Activity » Copy every entry as is. Leave images out.

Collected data

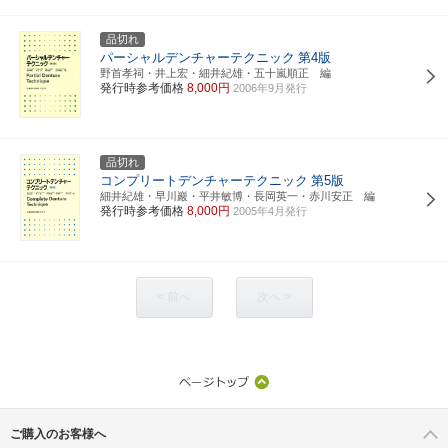
品切れ
パーシャルデンチャーテクニック
第4版
野首孝祠・井上宏・細井紀雄・五十嵐順正 編
発行時参考価格
8,000円
2006年9月発行
品切れ
コンプリートデンチャーテクニック
第5版
細井紀雄・早川巖・平井敏博・長岡英一・赤川安正 編
発行時参考価格
8,000円
2005年4月発行
< 前へ
次へ >
ご購入のお客様へ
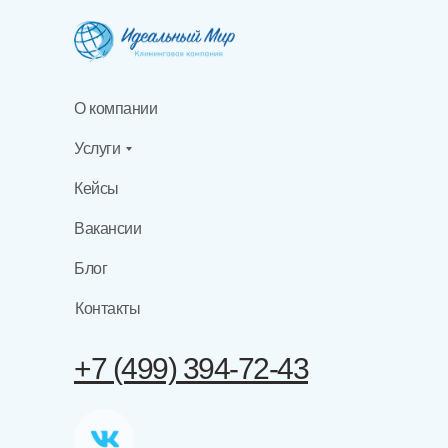
О компании
Услуги
Кейсы
Вакансии
Блог
Контакты
+7 (499) 394-72-43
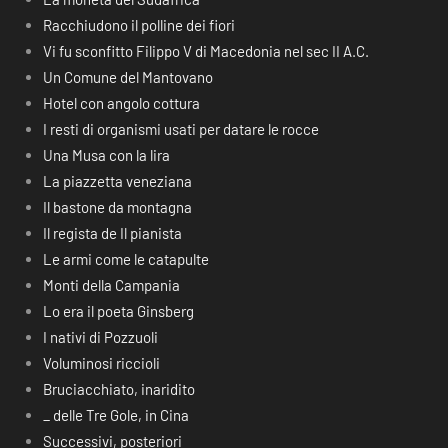
Racchiudono il polline dei fiori
Vi fu sconfitto Filippo V di Macedonia nel sec II A.C.
Un Comune del Mantovano
Hotel con angolo cottura
I resti di organismi usati per datare le rocce
Una Musa con la lira
La piazzetta veneziana
Il bastone da montagna
Il regista de Il pianista
Le armi come le catapulte
Monti della Campania
Lo era il poeta Ginsberg
I nativi di Pozzuoli
Voluminosi riccioli
Bruciacchiato, inaridito
_ delle Tre Gole, in Cina
Successivi, posteriori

Solution »
品切れ
パーシャルデンチャーテクニック
第4版
野首孝祠・井上宏・細井紀雄・五十嵐順正 編
発行時参考価格
8,000円
2006年9月発行
品切れ
コンプリートデンチャーテクニック
第5版
細井紀雄・早川巖・平井敏博・長岡英一・赤川安正 編
発行時参考価格
8,000円
2005年4月発行
< 前へ
次へ >
ご購入のお客様へ
О компании
Услуги
Кейсы
Вакансии
Блог
Контакты
+7 (499) 394-72-43
Racchiudono il polline dei fiori
Vi fu sconfitto Filippo V di Macedonia nel sec II A.C.
Un Comune del Mantovano
Hotel con angolo cottura
I resti di organismi usati per datare le rocce
Una Musa con la lira
La piazzetta veneziana
Il bastone da montagna
Il regista de Il pianista
Le armi come le catapulte
Monti della Campania
Lo era il poeta Ginsberg
I nativi di Pozzuoli
Voluminosi riccioli
Bruciacchiato, inaridito
_ delle Tre Gole, in Cina
Successivi, posteriori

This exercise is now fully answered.